Reunification therapy is NOT an evaluation or a process that will result in any recommendations. This includes developing a time-sharing/access plan, evaluating a parent’s mental health or investigating/determining allegations of child maltreatment. The Reunification Therapist may make therapeutic recommendations related to the therapeutic process itself, but legal recommendations or custody recommendations are outside the therapist’s scope of competency when acting as a provider of reunification services. Reunification therapy IS a process by which families can build healthy and connected relationships in the midst of difficult transitions, particularly in situations in which one parent has not had regular contact with the child(ren). The hope of reunification is that it will result in the re-establishing of the parent/child relationship and that the family members will learn and practice skills in the process that lead to healthier functioning in the future including, but not limited to, the following:
to foster healthy child adjustment;
to facilitate the implementation of the previously agreed to or court-ordered parenting time schedule, dated _____;
to restore adequate parent functioning, parenting and roles;
to work with each parent and their child(ren) towards the goal of identifying and separating each child’s needs and views from each parent’s needs and views;
to assist the parents to fully understand the needs of each child(ren) and the negative repercussions for the child(ren) of a severed or compromised relationship with a parent in their young lives and as adults;
to work with each family member to assist them to form more appropriate parent-parent and parent-child roles and boundaries;
to protect and remove the child(ren) from adult conflict
to replace the child(ren)’s distortions with more realistic perceptions that reflect the child’s actual experience with both parents;
to assist the child(ren) to differentiate self from others and exercise age-appropriate autonomy;
improve the child(ren)’s coping skills and improve appropriate expressions of the child(ren)’s emotional experiences
to help each parent to distinguish valid concerns from overly negative, critical and generalized views relating to the other parent;
to assist the parents resolve relevant parent-child conflicts;
to improve the quality of each parent’s parenting skills and family communication skills;
to improve the adults’ understanding regarding the negative developmental repercussions for the child(ren) of disrupted or compromised relationships with their parents or other caregivers
Rationale for Reunification Therapy and Its Emphasis on the Co-Parenting Relationship
Baker (2007) and many others report that child(ren) who grow up refusing or resisting contact with a parent go on to suffer low self-esteem/self-hatred, depression, drugs/alcohol abuse, lack of trust, alienation from their own child(ren), divorce, and other problems (e.g. identity difficulties, low achievement, anger issues). Further, in adult child(ren) from divorced parents, Ben-Ami and Baker (2012) found significant associations between persistently negative attitudes toward one parent as a child and lower self-sufficiency, higher rates of major depressive disorder, lower self-esteem, and insecure attachment styles as adults.

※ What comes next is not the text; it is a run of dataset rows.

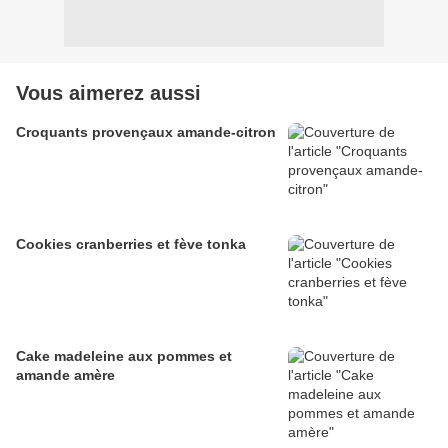
Vous aimerez aussi
Croquants provençaux amande-citron
Cookies cranberries et fève tonka
Cake madeleine aux pommes et
amande amère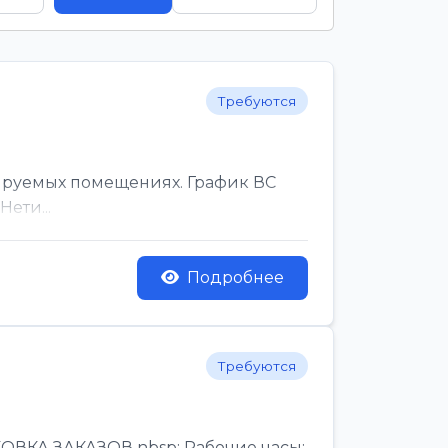
Требуются
ируемых помещениях. График ВС
ети...
Подробнее
Требуются
КА ЗАКАЗОВ nbsp; Рабочие часы:,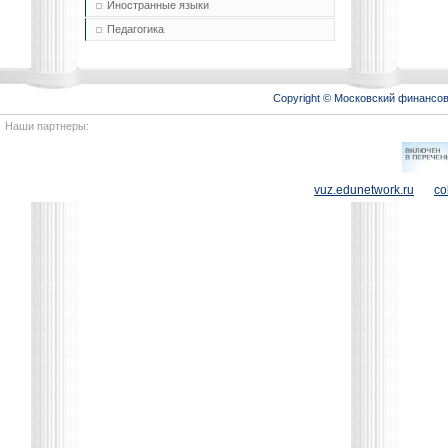
Иностранные языки
Педагогика
Copyright © Московский финансо
Наши партнеры:
vuz.edunetwork.ru
co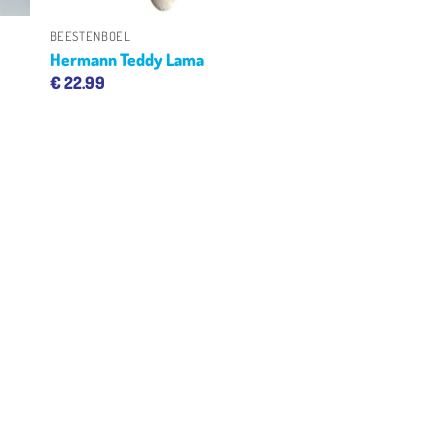
BEESTENBOEL
Hermann Teddy Lama
€
22.99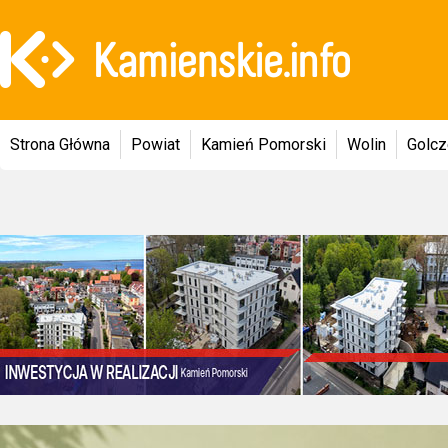
Strona Główna
Powiat
Kamień Pomorski
Wolin
Golc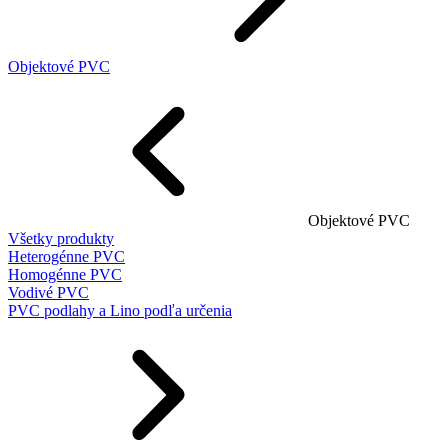
Objektové PVC
Objektové PVC
Všetky produkty
Heterogénne PVC
Homogénne PVC
Vodivé PVC
PVC podlahy a Lino podľa určenia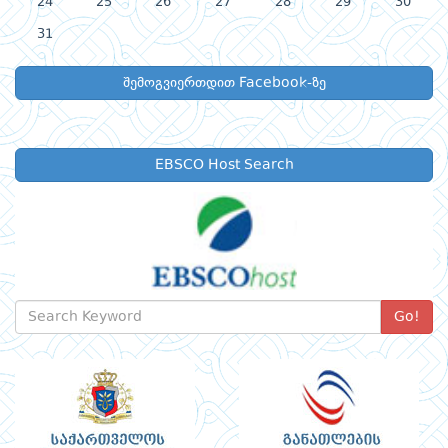
24
25
26
27
28
29
30
31
შემოგვიერთდით Facebook-ზე
EBSCO Host Search
Go!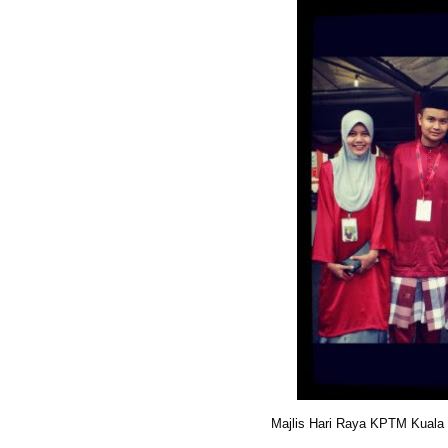
Majlis Hari Raya KPTM Kuala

The amount of conflict between parents during and after separation is the most powerful predictor of poor mental health in child(ren) in divorced families (Kelly, 2005; Pruett, Williams, Isabella, & Little, 2003; Schick, 2002).
Allowing dysfunctional behaviors to become entrenched through years of litigation and investigation may seriously impair children’s functioning, diminishing the chance that any intervention will be successful when a conclusion is finally reached (Greenburg et al., 2016).